Search code examples
rubywatir

Watir scraping sequential elements : so simple, but no


This is so simple... I want to scrap some web page like that with watir (gem of ruby:)

<div class="Time">time1</div> 
<div class="Locus">locus1</div>
<div class="Locus">locus2</div>
<div class="Time">time2</div>
<div class="Locus">locus3</div>
<div class="Time">time3</div>
<div class="Locus">locus4</div>
<div class="Locus">locus5</div>
<div class="Locus">locus6</div>
<div class="Time">time4</div>
etc..

The result should be an array like that :

time1 locus1
time1 locus2
time2 locus3
time3 locus4
time3 locus5
time3 locus6
time4 xxx

All the divs are at the same level (not imbricated). No way to find the solution using the watir methods... Thx for your help


Solution

  • For each Locus element, you can retrieve the preceding Time element via the #preceding_sibling method:

    result = browser.divs(class: 'Locus').map do |div|
      time = div.preceding_sibling(class: 'Time').text
      locus = div.text
      "#{time} #{locus}"
    end
    p result
    #=> ["time1 locus1", "time1 locus2", "time2 locus3", "time3 locus4", "time3 locus5", "time3 locus6"]
    

    Note that if the list is long, you may want to retrieve the HTML via Watir but then do the parsing in Nokogiri. This would save a lot of execution time, but at the cost of readability.

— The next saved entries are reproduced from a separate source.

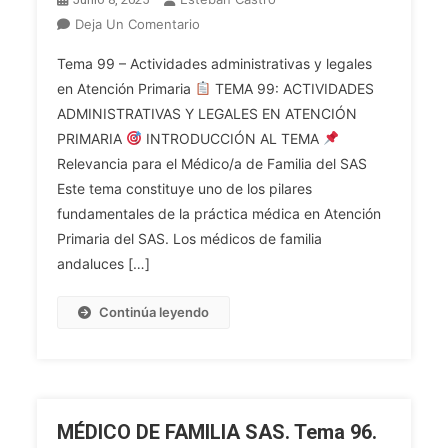
En
Deja Un Comentario
MÉDICO
Tema 99 – Actividades administrativas y legales
DE
en Atención Primaria
TEMA 99: ACTIVIDADES
FAMILIA
ADMINISTRATIVAS Y LEGALES EN ATENCIÓN
SAS.
PRIMARIA
INTRODUCCIÓN AL TEMA
Tema
99.
Relevancia para el Médico/a de Familia del SAS
Actividades
Este tema constituye uno de los pilares
Administrativas
fundamentales de la práctica médica en Atención
Y
Primaria del SAS. Los médicos de familia
Legales
andaluces […]
En
Atención
Continúa leyendo
Primaria.
Receta
Médica.
Certificados
Médicos,
MÉDICO DE FAMILIA SAS. Tema 96.
De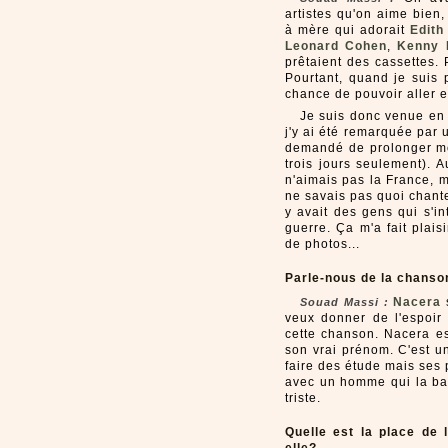
artistes qu'on aime bien, 
à mère qui adorait
Edith
Leonard Cohen
,
Kenny 
prêtaient des cassettes.
Pourtant, quand je suis 
chance de pouvoir aller e
Je suis donc venue en 
j'y ai été remarquée par u
demandé de prolonger mon
trois jours seulement). 
n'aimais pas la France, m
ne savais pas quoi chante
y avait des gens qui s'in
guerre. Ça m'a fait plai
de photos...
Parle-nous de la chans
Nacera
s
Souad Massi :
veux donner de l'espoir 
cette chanson. Nacera es
son vrai prénom. C'est u
faire des étude mais ses p
avec un homme qui la bat
triste.
Quelle est la place de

    doc = Nokogiri::HTML.parse(browser.html) # where `browser` is the usual Watir::Browser
    result = doc.css('.Locus').map do |div|
      time = div.at('./preceding-sibling::div[@class="Time"]').text
      locus = div.text
      "#{time} #{locus}"
    end
    p result
    #=> ["time1 locus1", "time1 locus2", "time1 locus3", "time1 locus4", "time1 locus5", "time1 locus6"]